## Extracted information
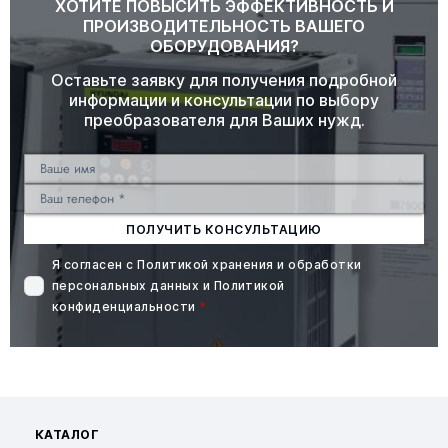
ХОТИТЕ ПОВЫСИТЬ ЭФФЕКТИВНОСТЬ И
ПРОИЗВОДИТЕЛЬНОСТЬ ВАШЕГО
ОБОРУДОВАНИЯ?
Оставьте заявку для получения подробной
информации и консультации по выбору
преобразователя для Ваших нужд.
ПОЛУЧИТЬ КОНСУЛЬТАЦИЮ
Я согласен с
Политикой хранения и обработки
персональных данных
и
Политикой
конфиденциальности
*
КАТАЛОГ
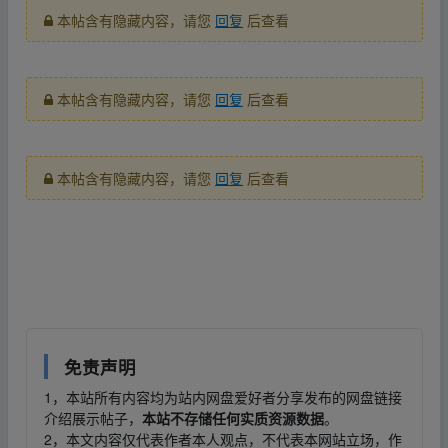
本帖含有隐藏内容，请您
回复
后查看
本帖含有隐藏内容，请您
回复
后查看
本帖含有隐藏内容，请您
回复
后查看
fr、om w_ww.y un‥pan_zi‥yu▪an.xy z
fr、om w_ww.y un‥pan_zi‥yu▪an.xy z
免责声明
1，本站所有内容均为站内网盘爱好者分享发布的网盘链接
介绍展示帖子，
本站不存储任何实质资源数据
。
2，本文内容仅代表作者本人观点，不代表本网站立场，作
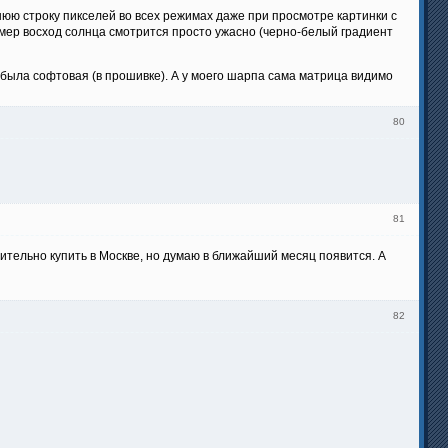
нюю строку пикселей во всех режимах даже при просмотре картинки с
имер восход солнца смотрится просто ужасно (черно-белый градиент
была софтовая (в прошивке). А у моего шарпа сама матрица видимо
80
81
тельно купить в Москве, но думаю в ближайший месяц появится. А
82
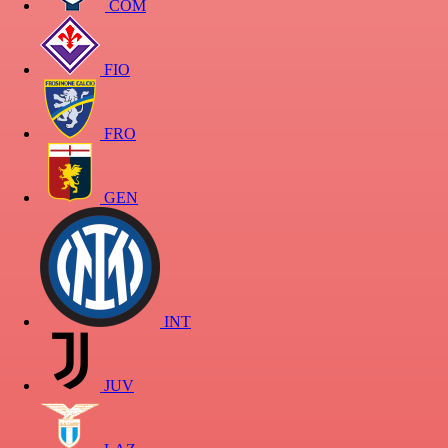
COM
FIO
FRO
GEN
INT
JUV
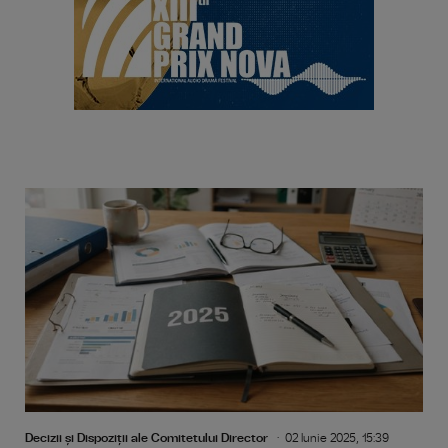
Decizii și Dispoziții ale Comitetului Director
02 Iunie 2025, 15:39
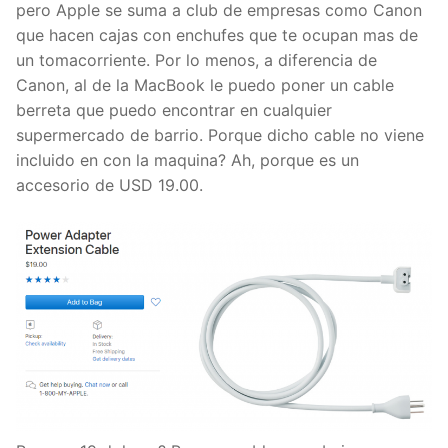
pero Apple se suma a club de empresas como Canon
que hacen cajas con enchufes que te ocupan mas de
un tomacorriente. Por lo menos, a diferencia de
Canon, al de la MacBook le puedo poner un cable
berreta que puedo encontrar en cualquier
supermercado de barrio. Porque dicho cable no viene
incluido en con la maquina? Ah, porque es un
accesorio de USD 19.00.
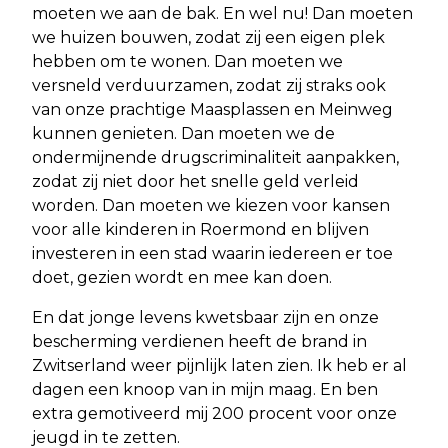
moeten we aan de bak. En wel nu! Dan moeten
we huizen bouwen, zodat zij een eigen plek
hebben om te wonen. Dan moeten we
versneld verduurzamen, zodat zij straks ook
van onze prachtige Maasplassen en Meinweg
kunnen genieten. Dan moeten we de
ondermijnende drugscriminaliteit aanpakken,
zodat zij niet door het snelle geld verleid
worden. Dan moeten we kiezen voor kansen
voor alle kinderen in Roermond en blijven
investeren in een stad waarin iedereen er toe
doet, gezien wordt en mee kan doen.
En dat jonge levens kwetsbaar zijn en onze
bescherming verdienen heeft de brand in
Zwitserland weer pijnlijk laten zien. Ik heb er al
dagen een knoop van in mijn maag. En ben
extra gemotiveerd mij 200 procent voor onze
jeugd in te zetten.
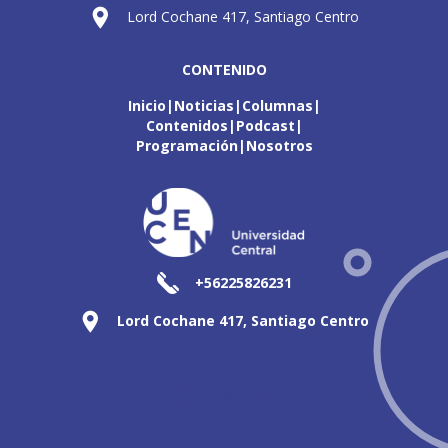
Lord Cochane 417, Santiago Centro
CONTENIDO
Inicio
Noticias
Columnas
Contenidos
Podcast
Programación
Nosotros
+56225826231
Lord Cochane 417, Santiago Centro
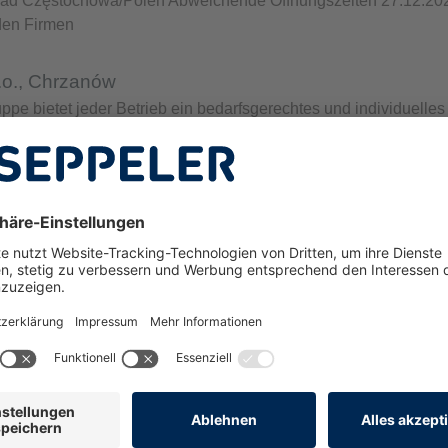
akład Częstochowa/Polen Abweichende Öffnungszeiten 27.12.
den Firmen
.o., Chrzanów
pe bietet jeder Betrieb ein bedarfsgerechtes und individuelle
m
,50 Meter Ermöglicht die Verzinkung von Bauteilen mit Stückgew
e Reihe von Ansprechpartnern, die sich gerne um alle Fragen u
e Reihe von Ansprechpartnern die sich gerne um alle Fragen 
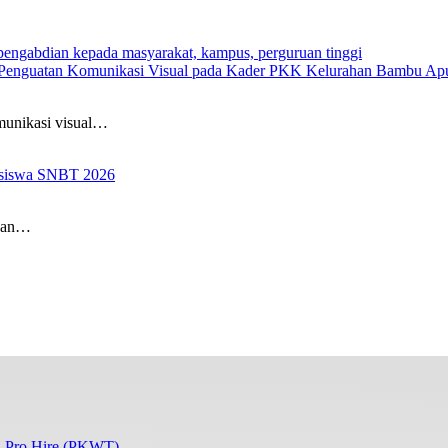
a Penguatan Komunikasi Visual pada Kader PKK Kelurahan Bambu Ap
nikasi visual…
easiswa SNBT 2026
ruan…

## Task requirements
Reproduce the records above word for word, without the images.

## Answer
ХОТИТЕ ПОВЫСИТЬ ЭФФЕКТИВНОСТЬ И
ПРОИЗВОДИТЕЛЬНОСТЬ ВАШЕГО
ОБОРУДОВАНИЯ?
Оставьте заявку для получения подробной
информации и консультации по выбору
преобразователя для Ваших нужд.
ПОЛУЧИТЬ КОНСУЛЬТАЦИЮ
Я согласен с
Политикой хранения и обработки
персональных данных
и
Политикой
конфиденциальности
*
КАТАЛОГ
本帖含有隐藏内容，请您
回复
后查看
本帖含有隐藏内容，请您
回复
后查看
本帖含有隐藏内容，请您
回复
后查看
fr、om w_ww.y un‥pan_zi‥yu▪an.xy z
fr、om w_ww.y un‥pan_zi‥yu▪an.xy z
免责声明
1，本站所有内容均为站内网盘爱好者分享发布的网盘链接
介绍展示帖子，
本站不存储任何实质资源数据
。
2，本文内容仅代表作者本人观点，不代表本网站立场，作
нюю строку пикселей во всех режимах даже при просмотре картинки с
имер восход солнца смотрится просто ужасно (черно-белый градиент
была софтовая (в прошивке). А у моего шарпа сама матрица видимо
80
81
тельно купить в Москве, но думаю в ближайший месяц появится. А
82
COM
FIO
FRO
GEN
INT
JUV
Decizii și Dispoziții ale Comitetului Director
02 Iunie 2025, 15:39
pero Apple se suma a club de empresas como Canon
que hacen cajas con enchufes que te ocupan mas de
un tomacorriente. Por lo menos, a diferencia de
Canon, al de la MacBook le puedo poner un cable
berreta que puedo encontrar en cualquier
supermercado de barrio. Porque dicho cable no viene
incluido en con la maquina? Ah, porque es un
accesorio de USD 19.00.
moeten we aan de bak. En wel nu! Dan moeten
we huizen bouwen, zodat zij een eigen plek
hebben om te wonen. Dan moeten we
versneld verduurzamen, zodat zij straks ook
van onze prachtige Maasplassen en Meinweg
kunnen genieten. Dan moeten we de
ondermijnende drugscriminaliteit aanpakken,
zodat zij niet door het snelle geld verleid
worden. Dan moeten we kiezen voor kansen
voor alle kinderen in Roermond en blijven
investeren in een stad waarin iedereen er toe
doet, gezien wordt en mee kan doen.
En dat jonge levens kwetsbaar zijn en onze
bescherming verdienen heeft de brand in
Zwitserland weer pijnlijk laten zien. Ik heb er al
dagen een knoop van in mijn maag. En ben
extra gemotiveerd mij 200 procent voor onze
jeugd in te zetten.
Lord Cochane 417, Santiago Centro
CONTENIDO
Inicio
Noticias
Columnas
Contenidos
Podcast
Programación
Nosotros
+56225826231
Lord Cochane 417, Santiago Centro
akład Częstochowa/Polen Abweichende Öffnungszeiten 27.12.
den Firmen
.o., Chrzanów
pe bietet jeder Betrieb ein bedarfsgerechtes und individuelle
m
,50 Meter Ermöglicht die Verzinkung von Bauteilen mit Stückgew
e Reihe von Ansprechpartnern, die sich gerne um alle Fragen u
e Reihe von Ansprechpartnern die sich gerne um alle Fragen 
a Penguatan Komunikasi Visual pada Kader PKK Kelurahan Bambu Ap
nikasi visual…
easiswa SNBT 2026
ruan…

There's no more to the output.